Task objective — Could you write out, exactly and with no pictures, every line from the one containing "rester élégante tout en étant protégée ?" through the last line of the entries?

Page-level text extractions:

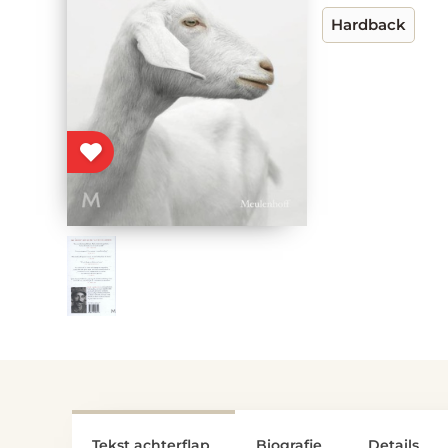
Hardback
Tekst achterflap
Biografie
Details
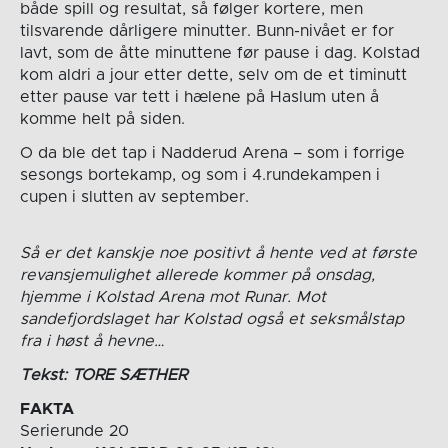
både spill og resultat, så følger kortere, men
tilsvarende dårligere minutter. Bunn-nivået er for
lavt, som de åtte minuttene før pause i dag. Kolstad
kom aldri a jour etter dette, selv om de et timinutt
etter pause var tett i hælene på Haslum uten å
komme helt på siden.
O da ble det tap i Nadderud Arena – som i forrige
sesongs bortekamp, og som i 4.rundekampen i
cupen i slutten av september.
Så er det kanskje noe positivt å hente ved at første
revansjemulighet allerede kommer på onsdag,
hjemme i Kolstad Arena mot Runar. Mot
sandefjordslaget har Kolstad også et seksmålstap
fra i høst å hevne…
Tekst: TORE SÆTHER
FAKTA
Serierunde 20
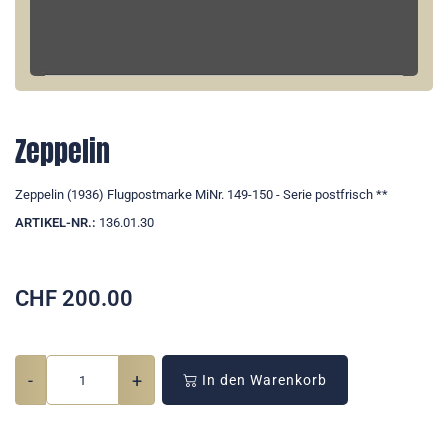
Zeppelin
Zeppelin (1936) Flugpostmarke MiNr. 149-150 - Serie postfrisch **
ARTIKEL-NR.:
136.01.30
CHF
200.00
-
+
In den Warenkorb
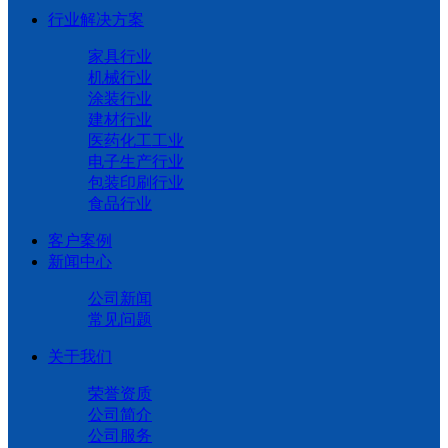
行业解决方案
家具行业
机械行业
涂装行业
建材行业
医药化工工业
电子生产行业
包装印刷行业
食品行业
客户案例
新闻中心
公司新闻
常见问题
关于我们
荣誉资质
公司简介
公司服务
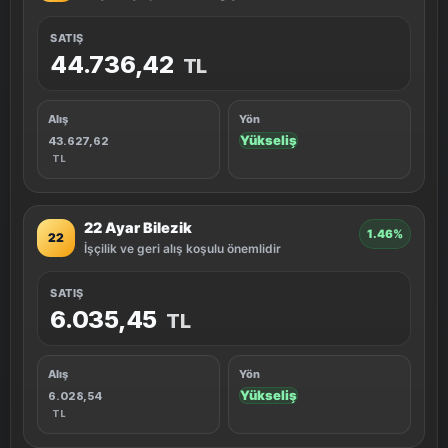
SATIŞ
44.736,42
TL
Alış
Yön
Yükseliş
43.627,62
TL
22 Ayar Bilezik
1.46%
22
İşçilik ve geri alış koşulu önemlidir
SATIŞ
6.035,45
TL
Alış
Yön
Yükseliş
6.028,54
TL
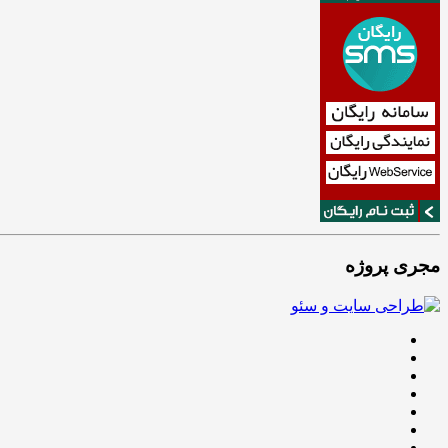
مجری پروژه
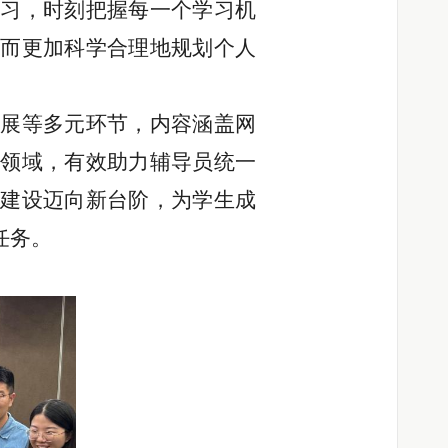
学习，时刻把握每一个学习机
而更加科学合理地规划个人
拓展等多元环节，内容涵盖网
领域，有效助力辅导员统一
建设迈向新台阶，为学生成
任务。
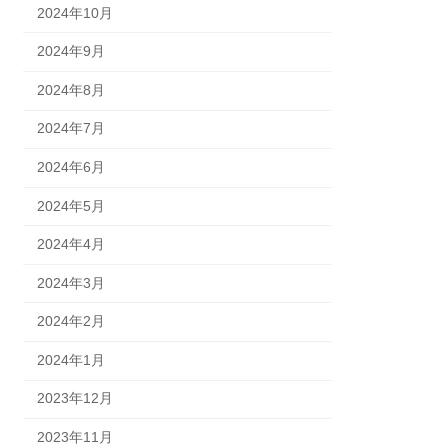
2024年10月
2024年9月
2024年8月
2024年7月
2024年6月
2024年5月
2024年4月
2024年3月
2024年2月
2024年1月
2023年12月
2023年11月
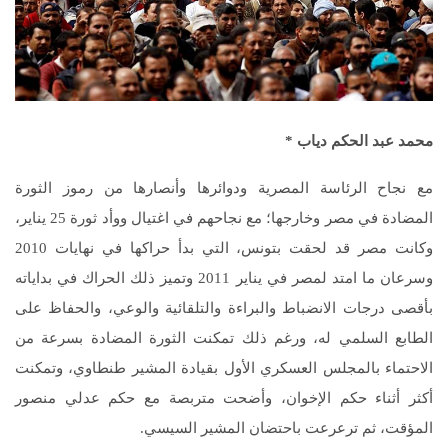
محمد عبد الحكم دياب
*
مع نجاح الرئاسة المصرية ودوائرها وأنصارها من رموز الثورة
المضادة في مصر وخارجها؛ مع نجاحهم في اغتيال ووأد ثورة 25 يناير،
وكانت مصر قد لحقت بتونس، التي بدأ حراكها في نهايات 2010
وسرعان ما امتد لمصر في يناير 2011 وتميز ذلك الحراك في بداياته
بأقصى درجات الانضباط والبراءة والتلقائية والوعي، والحفاظ على
الطابع السلمي له، ورغم ذلك تمكنت الثورة المضادة بسرعة من
الاحتماء بالمجلس العسكري الأول بقيادة المشير طنطاوي، وتمكنت
أكثر أثناء حكم الإخوان، وأضحت متربصة مع حكم عدلي منصور
المؤقت، ثم ترعرعت باحتضان المشير السيسي.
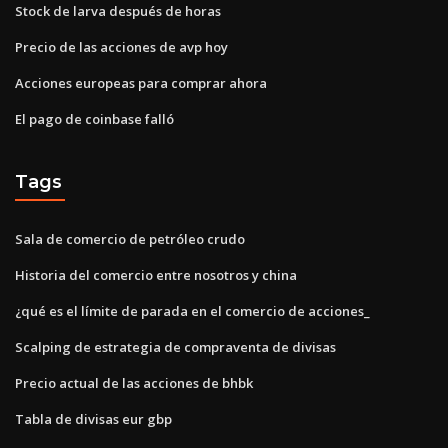
Stock de larva después de horas
Precio de las acciones de avp hoy
Acciones europeas para comprar ahora
El pago de coinbase falló
Tags
Sala de comercio de petróleo crudo
Historia del comercio entre nosotros y china
¿qué es el límite de parada en el comercio de acciones_
Scalping de estrategia de compraventa de divisas
Precio actual de las acciones de bhbk
Tabla de divisas eur gbp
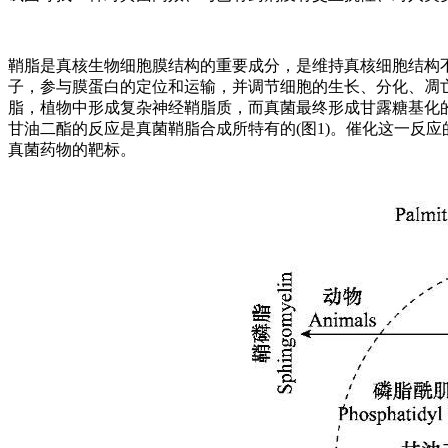
鞘脂是真核生物细胞膜结构的重要成分，是维持真核细胞结构
子，参与膜蛋白的定位和运输，并调节细胞的生长、分化、凋
脂，植物中形成复杂神经鞘脂质，而真菌最终形成甘露糖基化的
甘油二酯的反应是真菌鞘脂合成所特有的(图1)。催化这一反应
真菌药物的靶标。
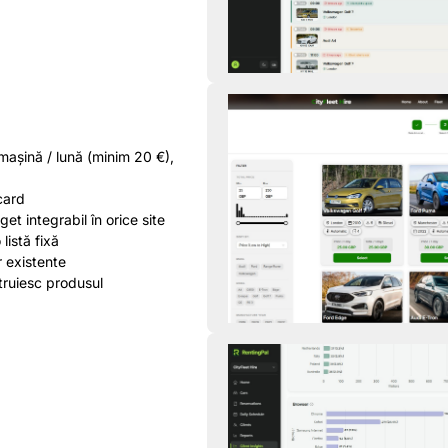
mașină / lună (minim 20 €),
card
et integrabil în orice site
 listă fixă
r existente
truiesc produsul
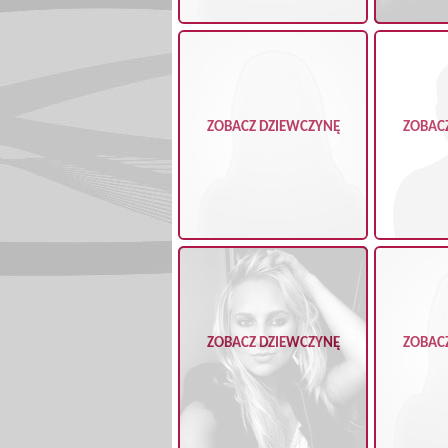
ZOBACZ DZIEWCZYNĘ
ZOBAC
ZOBACZ DZIEWCZYNĘ
ZOBAC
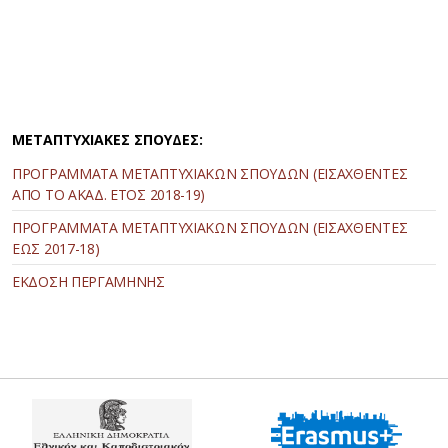
ΜΕΤΑΠΤΥΧΙΑΚΕΣ ΣΠΟΥΔΕΣ:
ΠΡΟΓΡΑΜΜΑΤΑ ΜΕΤΑΠΤΥΧΙΑΚΩΝ ΣΠΟΥΔΩΝ (ΕΙΣΑΧΘΕΝΤΕΣ
ΑΠΟ ΤΟ ΑΚΑΔ. ΕΤΟΣ 2018-19)
ΠΡΟΓΡΑΜΜΑΤΑ ΜΕΤΑΠΤΥΧΙΑΚΩΝ ΣΠΟΥΔΩΝ (ΕΙΣΑΧΘΕΝΤΕΣ
ΕΩΣ 2017-18)
ΕΚΔΟΣΗ ΠΕΡΓΑΜΗΝΗΣ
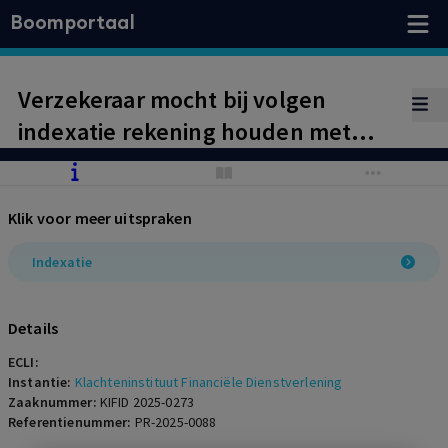
Boomportaal
Verzekeraar mocht bij volgen
indexatie rekening houden met
korting pensioenfonds
Klik voor meer uitspraken
Indexatie
Details
ECLI:
Instantie:
Klachteninstituut Financiële Dienstverlening
Zaaknummer:
KIFID 2025-0273
Referentienummer:
PR-2025-0088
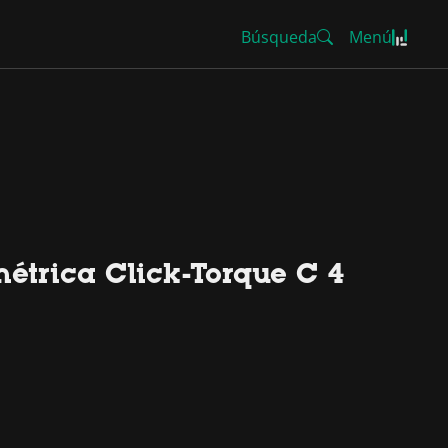
Búsqueda
Menú
étrica Click-Torque C 4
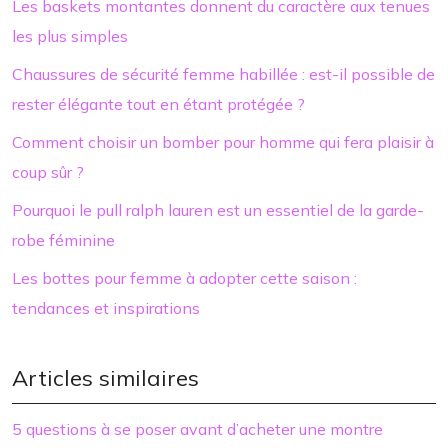
Les baskets montantes donnent du caractère aux tenues
les plus simples
Chaussures de sécurité femme habillée : est-il possible de
rester élégante tout en étant protégée ?
Comment choisir un bomber pour homme qui fera plaisir à
coup sûr ?
Pourquoi le pull ralph lauren est un essentiel de la garde-
robe féminine
Les bottes pour femme à adopter cette saison :
tendances et inspirations
Articles similaires
5 questions à se poser avant d’acheter une montre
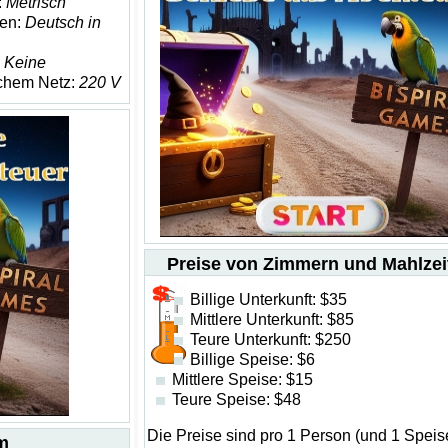
:
Metrisch
en:
Deutsch in
:
Keine
schem Netz:
220 V
Preise von Zimmern und Mahlzei
Billige Unterkunft: $35
Mittlere Unterkunft: $85
Teure Unterkunft: $250
Billige Speise: $6
Mittlere Speise: $15
Teure Speise: $48
Die Preise sind pro 1 Person (und 1 Speis
m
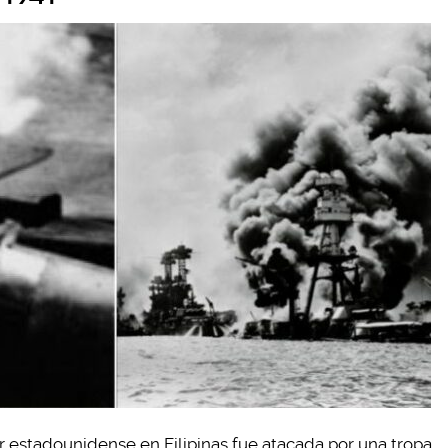
ar estadounidense en Filipinas fue atacada por una tropa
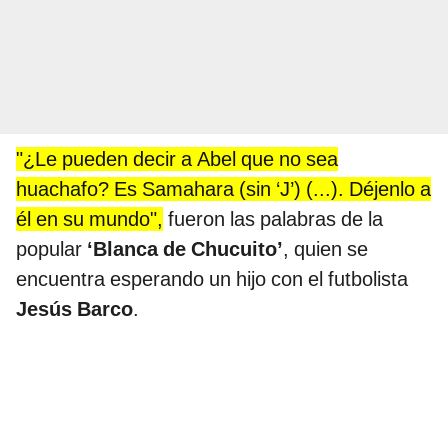
"¿Le pueden decir a Abel que no sea
huachafo? Es Samahara (sin ‘J’) (...). Déjenlo a
él en su mundo",
fueron las palabras de la
popular
‘Blanca de Chucuito’
, quien se
encuentra esperando un hijo con el futbolista
Jesús Barco
.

Written answer —
rester élégante tout en étant protégée ?
Comment choisir un bomber pour homme qui fera plaisir à
coup sûr ?
Pourquoi le pull ralph lauren est un essentiel de la garde-
robe féminine
Les bottes pour femme à adopter cette saison :
tendances et inspirations
Articles similaires
5 questions à se poser avant d’acheter une montre
:
Metrisch
en:
Deutsch in
:
Keine
schem Netz:
220 V
Preise von Zimmern und Mahlzei
Billige Unterkunft: $35
Mittlere Unterkunft: $85
Teure Unterkunft: $250
Billige Speise: $6
Mittlere Speise: $15
Teure Speise: $48
Die Preise sind pro 1 Person (und 1 Speis
m
ar estadounidense en Filipinas fue atacada por una tropa
"¿Le pueden decir a Abel que no sea
huachafo? Es Samahara (sin ‘J’) (...). Déjenlo a
él en su mundo",
fueron las palabras de la
popular
‘Blanca de Chucuito’
, quien se
encuentra esperando un hijo con el futbolista
Jesús Barco
.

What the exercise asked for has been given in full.